Workers Believe AI-powered Automation Improves Job Fulfillment

Workers across the U.S. and UK are ready to entrust artificial intelligence (AI) agents with nearly half their workload within three years, according to new research from Asana Inc.’s Work Innovation Lab.

But a trust deficit threatens to derail these ambitious plans, with most employees questioning whether AI can deliver on its promises.

The 2025 Global State of AI at Work Report, based on a survey of 2,025 workers, paints a picture of a workforce caught between optimism and skepticism. While employees currently delegate about 27% of their work to AI agents, they expect this figure to jump to 34% next year and 43% within three years.

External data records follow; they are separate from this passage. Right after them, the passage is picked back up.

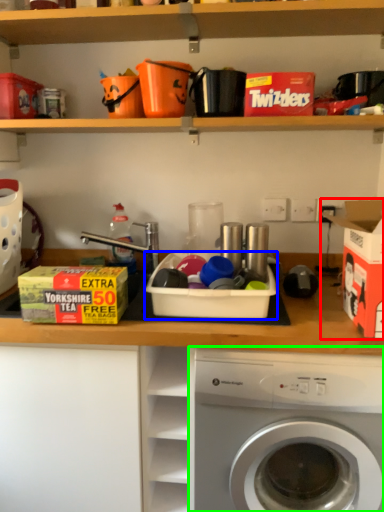 Question: Which object is the farthest from storage box (highlighted by a red box)? Choose among these: storage box (highlighted by a blue box) or washing machine (highlighted by a green box).

Choices:
 (A) storage box
 (B) washing machine

Answer: (B) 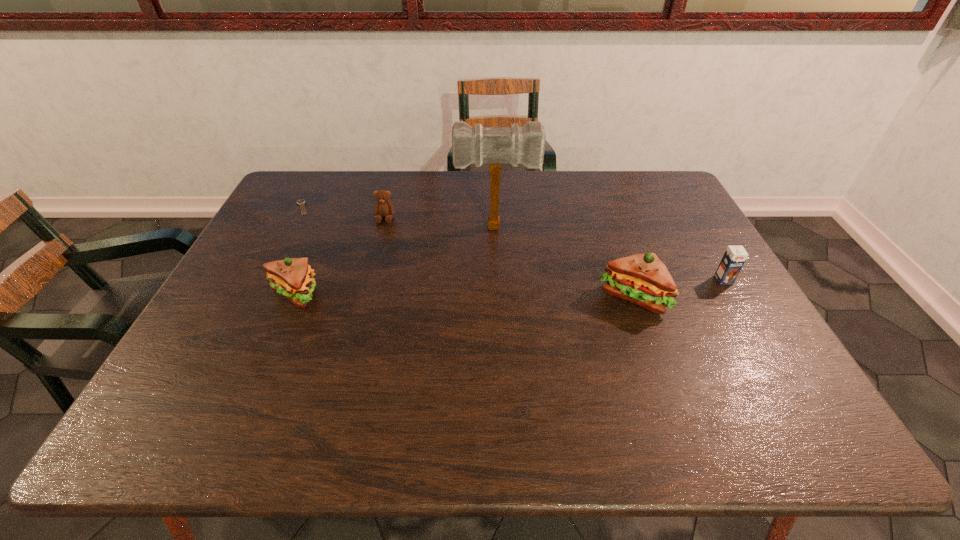 The width and height of the screenshot is (960, 540). What are the coordinates of `free location at the far edge of the desktop` in the screenshot? It's located at 421,175.

Image resolution: width=960 pixels, height=540 pixels. What are the coordinates of `free space at the near edge of the desktop` in the screenshot? It's located at (651, 384).

In the image, there is a desktop. Where is `vacant space at the left edge`? vacant space at the left edge is located at coordinates (248, 279).

Find the location of a particular element. This screenshot has width=960, height=540. free space at the right edge is located at coordinates (660, 256).

Where is `vacant space that is in between the left sandwich and the mallet`? This screenshot has height=540, width=960. vacant space that is in between the left sandwich and the mallet is located at coordinates (395, 261).

Identify the location of free space between the fourth object from right to left and the left sandwich. (340, 256).

Identify the location of empty space between the rightmost object and the shortest object. (513, 244).

Locate an element on the screen. Image resolution: width=960 pixels, height=540 pixels. unoccupied area between the shortest object and the rightmost object is located at coordinates click(x=513, y=244).

Locate an element on the screen. The height and width of the screenshot is (540, 960). unoccupied area between the left sandwich and the third object from left to right is located at coordinates (340, 256).

Find the location of a particular element. The width and height of the screenshot is (960, 540). free space between the chocolate milk and the watch is located at coordinates (513, 244). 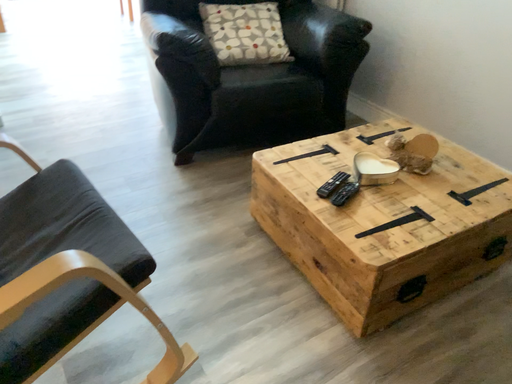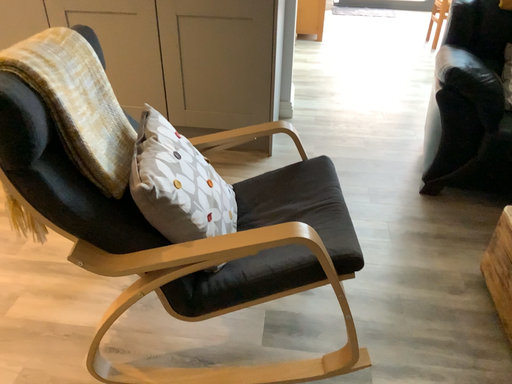 Question: Which way did the camera rotate in the video?

Choices:
 (A) rotated left
 (B) rotated right

Answer: (A) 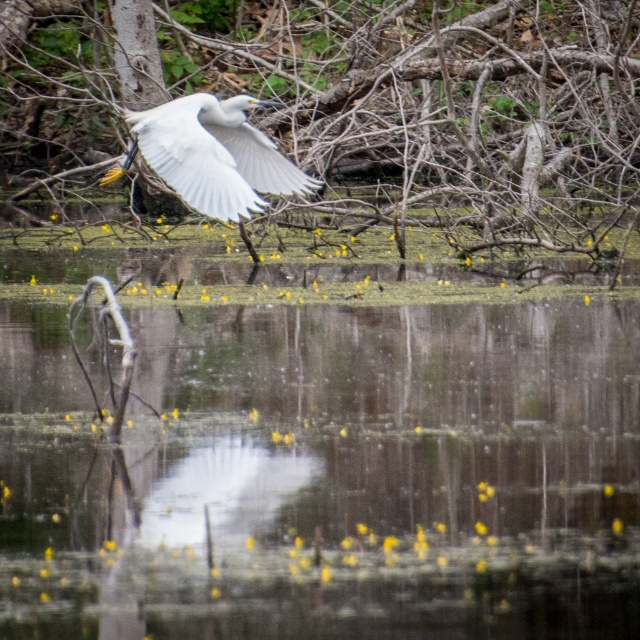 Question: Is the position of smooth bark tree at upper center more distant than that of white feathered bird at center?

Choices:
 (A) no
 (B) yes

Answer: (B)

Question: Which point appears closest to the camera in this image?

Choices:
 (A) (602, 54)
 (B) (193, 106)

Answer: (B)

Question: Among these objects, which one is nearest to the camera?

Choices:
 (A) smooth bark tree at upper center
 (B) white feathered bird at center

Answer: (B)

Question: Is smooth bark tree at upper center to the right of white feathered bird at center from the viewer's perspective?

Choices:
 (A) yes
 (B) no

Answer: (A)

Question: In this image, where is smooth bark tree at upper center located relative to white feathered bird at center?

Choices:
 (A) right
 (B) left

Answer: (A)

Question: Which object is closer to the camera taking this photo?

Choices:
 (A) white feathered bird at center
 (B) smooth bark tree at upper center

Answer: (A) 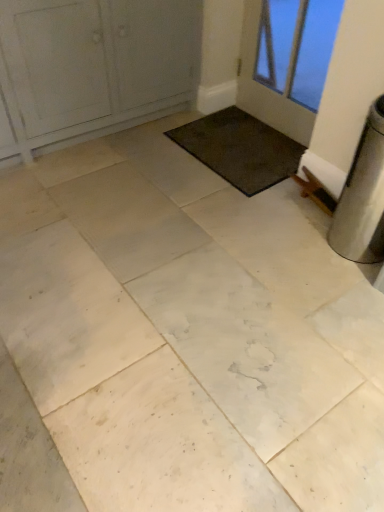 Question: Considering the positions of white painted wood door at upper left, the first door positioned from the left, and dark brown carpet at center in the image, is white painted wood door at upper left, the first door positioned from the left, wider or thinner than dark brown carpet at center?

Choices:
 (A) wide
 (B) thin

Answer: (A)

Question: From their relative heights in the image, would you say white painted wood door at upper left, acting as the 2th door starting from the right, is taller or shorter than dark brown carpet at center?

Choices:
 (A) short
 (B) tall

Answer: (B)

Question: Which object is positioned farthest from the white glass door at upper right, which is the 2th door in left-to-right order?

Choices:
 (A) dark brown carpet at center
 (B) white painted wood door at upper left, acting as the 2th door starting from the right

Answer: (B)

Question: Based on their relative distances, which object is farther from the dark brown carpet at center?

Choices:
 (A) white glass door at upper right, which is the 2th door in left-to-right order
 (B) white painted wood door at upper left, acting as the 2th door starting from the right

Answer: (A) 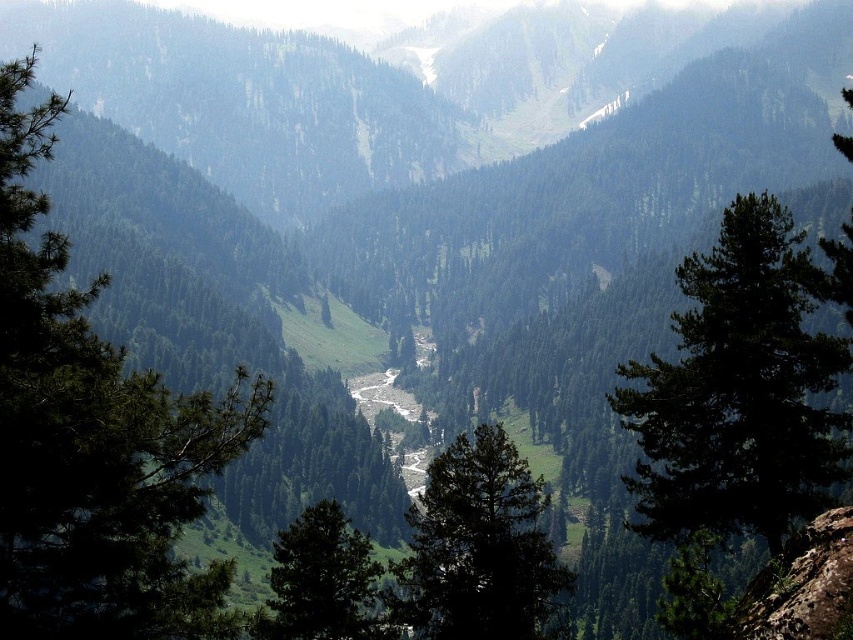 You are standing at the center of the valley and want to take a photo of the green leafy tree at center. Which direction should you face to ensure the tree is in the center of your photo?

The green leafy tree at center is already positioned at the center of the image, so facing directly towards it from the valley center will keep it centered in the photo.

You are standing at the point marked by the coordinates point (479, 547) and want to walk towards the green leafy tree at center. Which direction should you go?

The green leafy tree at center is represented by point (479, 547), so you are already at the location of the green leafy tree at center. You don not need to move in any direction.

You are standing at the highest point of the mountain and looking down at the valley. You notice two points marked on the landscape. Which point, point (695,435) or point (357,611), is closer to your current position?

Point (695,435) is closer to the viewer than point (357,611), so the point closer to your current position is point (695,435). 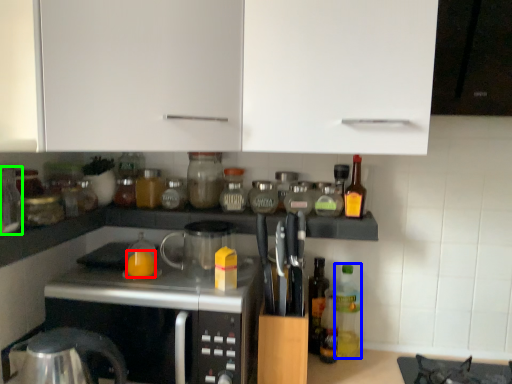 Question: Which is nearer to the orange juice (highlighted by a red box)? bottle (highlighted by a blue box) or bottle (highlighted by a green box).

Choices:
 (A) bottle
 (B) bottle

Answer: (B) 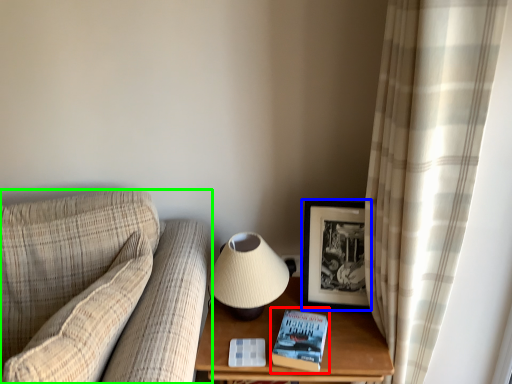 Question: Estimate the real-world distances between objects in this image. Which object is closer to paperback book (highlighted by a red box), picture frame (highlighted by a blue box) or studio couch (highlighted by a green box)?

Choices:
 (A) picture frame
 (B) studio couch

Answer: (A) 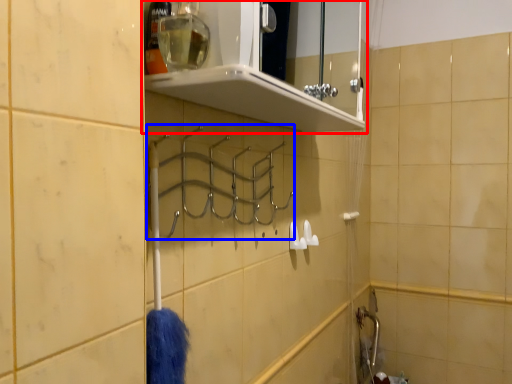 Question: Which of the following is the closest to the observer, shelf (highlighted by a red box) or hanger (highlighted by a blue box)?

Choices:
 (A) shelf
 (B) hanger

Answer: (A) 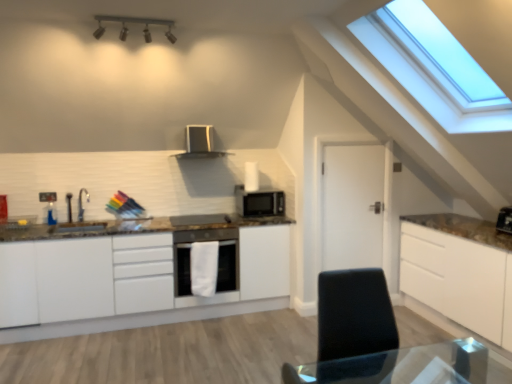 Locate an element on the screen. white glossy oven at center is located at coordinates (218, 263).

The image size is (512, 384). What do you see at coordinates (200, 143) in the screenshot?
I see `satin silver microwave at upper center` at bounding box center [200, 143].

The width and height of the screenshot is (512, 384). I want to click on metallic track lighting at upper center, so click(134, 23).

Describe the element at coordinates (200, 219) in the screenshot. The image size is (512, 384). I see `satin silver microwave at center` at that location.

Image resolution: width=512 pixels, height=384 pixels. Find the location of `white matte door at center`. white matte door at center is located at coordinates (353, 206).

The image size is (512, 384). Identify the location of white matte cabinet at center. (134, 280).

Is metallic track lighting at upper center inside white matte door at center?

No, white matte door at center does not contain metallic track lighting at upper center.

From a real-world perspective, who is located higher, white matte door at center or metallic track lighting at upper center?

metallic track lighting at upper center.

Image resolution: width=512 pixels, height=384 pixels. Identify the location of light fixture above the white matte door at center (from a real-world perspective). (134, 23).

Are white matte door at center and metallic track lighting at upper center far apart?

That's right, there is a large distance between white matte door at center and metallic track lighting at upper center.

Which object is wider, white glossy oven at center or satin silver microwave at center?

white glossy oven at center.

Is white glossy oven at center looking in the opposite direction of satin silver microwave at center?

white glossy oven at center does not have its back to satin silver microwave at center.

Is white glossy oven at center in contact with satin silver microwave at center?

They are not placed beside each other.

From the image's perspective, relative to metallic track lighting at upper center, is white glossy oven at center above or below?

Based on their image positions, white glossy oven at center is located beneath metallic track lighting at upper center.

Considering the sizes of white glossy oven at center and metallic track lighting at upper center in the image, is white glossy oven at center taller or shorter than metallic track lighting at upper center?

Considering their sizes, white glossy oven at center has more height than metallic track lighting at upper center.

Which object is closer to the camera, white glossy oven at center or metallic track lighting at upper center?

metallic track lighting at upper center.

Is metallic track lighting at upper center surrounded by white glossy oven at center?

That's incorrect, metallic track lighting at upper center is not inside white glossy oven at center.

At what (x,y) coordinates should I click in order to perform the action: click on cabinetry below the satin silver microwave at center (from the image's perspective). Please return your answer as a coordinate pair (x, y). The height and width of the screenshot is (384, 512). Looking at the image, I should click on (134, 280).

Which is more to the right, white matte cabinet at center or satin silver microwave at center?

satin silver microwave at center.

From the image's perspective, is white matte cabinet at center located above or below satin silver microwave at center?

Clearly, from the image's perspective, white matte cabinet at center is below satin silver microwave at center.

Does satin silver microwave at center turn towards satin black microwave at center?

No, satin silver microwave at center does not turn towards satin black microwave at center.

From the image's perspective, is satin silver microwave at center under satin black microwave at center?

Indeed, from the image's perspective, satin silver microwave at center is shown beneath satin black microwave at center.

From their relative heights in the image, would you say satin silver microwave at center is taller or shorter than satin black microwave at center?

In the image, satin silver microwave at center appears to be shorter than satin black microwave at center.

Which is more to the right, satin silver microwave at center or satin black microwave at center?

Positioned to the right is satin black microwave at center.

How distant is satin silver microwave at upper center from metallic track lighting at upper center?

satin silver microwave at upper center is 3.84 feet away from metallic track lighting at upper center.

Can we say satin silver microwave at upper center lies outside metallic track lighting at upper center?

Yes, satin silver microwave at upper center is not within metallic track lighting at upper center.

I want to click on light fixture on the left of satin silver microwave at upper center, so click(134, 23).

Considering the positions of objects white matte door at center and white matte cabinet at center in the image provided, who is more to the left, white matte door at center or white matte cabinet at center?

white matte cabinet at center.

Would you say white matte door at center is inside or outside white matte cabinet at center?

white matte door at center is located beyond the bounds of white matte cabinet at center.

Considering the sizes of white matte door at center and white matte cabinet at center in the image, is white matte door at center wider or thinner than white matte cabinet at center?

Clearly, white matte door at center has less width compared to white matte cabinet at center.

Looking at this image, is white matte door at center oriented towards white matte cabinet at center?

No, white matte door at center does not turn towards white matte cabinet at center.

Locate an element on the screen. The image size is (512, 384). door that appears behind the metallic track lighting at upper center is located at coordinates (353, 206).

Identify the location of home appliance located on the right of satin silver microwave at center. Image resolution: width=512 pixels, height=384 pixels. point(218,263).

From the image, which object appears to be nearer to white matte cabinet at center, satin silver microwave at upper center or white matte door at center?

white matte door at center.

From the image, which object appears to be farther from white matte cabinet at center, satin silver microwave at center or satin black microwave at center?

The object further to white matte cabinet at center is satin black microwave at center.

Based on their spatial positions, is metallic track lighting at upper center or satin black microwave at center further from satin silver microwave at upper center?

metallic track lighting at upper center is further to satin silver microwave at upper center.

When comparing their distances from satin silver microwave at upper center, does satin silver microwave at center or white glossy oven at center seem closer?

Based on the image, satin silver microwave at center appears to be nearer to satin silver microwave at upper center.

Considering their positions, is white matte door at center positioned closer to metallic track lighting at upper center than satin black microwave at center?

satin black microwave at center is positioned closer to the anchor metallic track lighting at upper center.

Estimate the real-world distances between objects in this image. Which object is closer to metallic track lighting at upper center, white matte cabinet at center or satin silver microwave at center?

Based on the image, satin silver microwave at center appears to be nearer to metallic track lighting at upper center.

When comparing their distances from white matte door at center, does satin silver microwave at upper center or white glossy oven at center seem further?

satin silver microwave at upper center lies further to white matte door at center than the other object.

Looking at the image, which one is located further to white matte door at center, satin silver microwave at center or satin black microwave at center?

Based on the image, satin silver microwave at center appears to be further to white matte door at center.

Identify the location of microwave oven between satin silver microwave at upper center and white glossy oven at center from top to bottom. This screenshot has height=384, width=512. (259, 203).

Locate an element on the screen. The height and width of the screenshot is (384, 512). appliance between metallic track lighting at upper center and white glossy oven at center in the vertical direction is located at coordinates (200, 219).

Find the location of a particular element. Image resolution: width=512 pixels, height=384 pixels. kitchen appliance between white matte cabinet at center and white matte door at center from left to right is located at coordinates (200, 143).

The height and width of the screenshot is (384, 512). What are the coordinates of `kitchen appliance that lies between metallic track lighting at upper center and white glossy oven at center from top to bottom` in the screenshot? It's located at (200, 143). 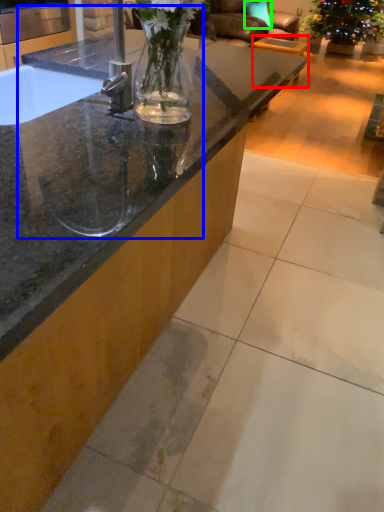 Question: Which object is positioned farthest from table (highlighted by a red box)? Select from sink (highlighted by a blue box) and pillow (highlighted by a green box).

Choices:
 (A) sink
 (B) pillow

Answer: (A) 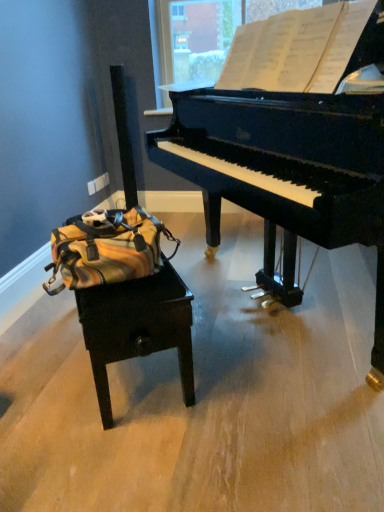 Question: Is white paper at upper center wider than yellow striped fabric messenger bag at left?

Choices:
 (A) no
 (B) yes

Answer: (A)

Question: Is white paper at upper center to the left of yellow striped fabric messenger bag at left from the viewer's perspective?

Choices:
 (A) no
 (B) yes

Answer: (A)

Question: Is white paper at upper center positioned with its back to yellow striped fabric messenger bag at left?

Choices:
 (A) yes
 (B) no

Answer: (B)

Question: Would you say white paper at upper center is outside yellow striped fabric messenger bag at left?

Choices:
 (A) no
 (B) yes

Answer: (B)

Question: From the image's perspective, is white paper at upper center on yellow striped fabric messenger bag at left?

Choices:
 (A) yes
 (B) no

Answer: (A)

Question: Looking at their shapes, would you say white paper at upper center is wider or thinner than wooden table at lower left?

Choices:
 (A) wide
 (B) thin

Answer: (B)

Question: Relative to wooden table at lower left, is white paper at upper center in front or behind?

Choices:
 (A) front
 (B) behind

Answer: (A)

Question: From a real-world perspective, is white paper at upper center physically located above or below wooden table at lower left?

Choices:
 (A) above
 (B) below

Answer: (A)

Question: Based on their sizes in the image, would you say white paper at upper center is bigger or smaller than wooden table at lower left?

Choices:
 (A) small
 (B) big

Answer: (A)

Question: In terms of height, does yellow striped fabric messenger bag at left look taller or shorter compared to white paper at upper center?

Choices:
 (A) short
 (B) tall

Answer: (A)

Question: Visually, is yellow striped fabric messenger bag at left positioned to the left or to the right of white paper at upper center?

Choices:
 (A) left
 (B) right

Answer: (A)

Question: Considering their positions, is yellow striped fabric messenger bag at left located in front of or behind white paper at upper center?

Choices:
 (A) behind
 (B) front

Answer: (B)

Question: Looking at their shapes, would you say yellow striped fabric messenger bag at left is wider or thinner than white paper at upper center?

Choices:
 (A) wide
 (B) thin

Answer: (A)

Question: Would you say black polished piano at upper right is to the left or to the right of yellow striped fabric messenger bag at left in the picture?

Choices:
 (A) right
 (B) left

Answer: (A)

Question: From the image's perspective, relative to yellow striped fabric messenger bag at left, is black polished piano at upper right above or below?

Choices:
 (A) above
 (B) below

Answer: (A)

Yet adoption is racing ahead of confidence. Nearly two-thirds of employees (62%) describe AI agents as unreliable, and more than half report that these digital assistants ignore feedback or confidently share incorrect information. Despite these concerns, 77% of workers are already using AI agents in some capacity.

“The enthusiasm is there, but the infrastructure isn’t,” said Mark Hoffman, work innovation lead at Asana’s Work Innovation Lab. “When no one is responsible for mistakes, employees hesitate to hand over meaningful tasks, even though they’re eager to delegate.”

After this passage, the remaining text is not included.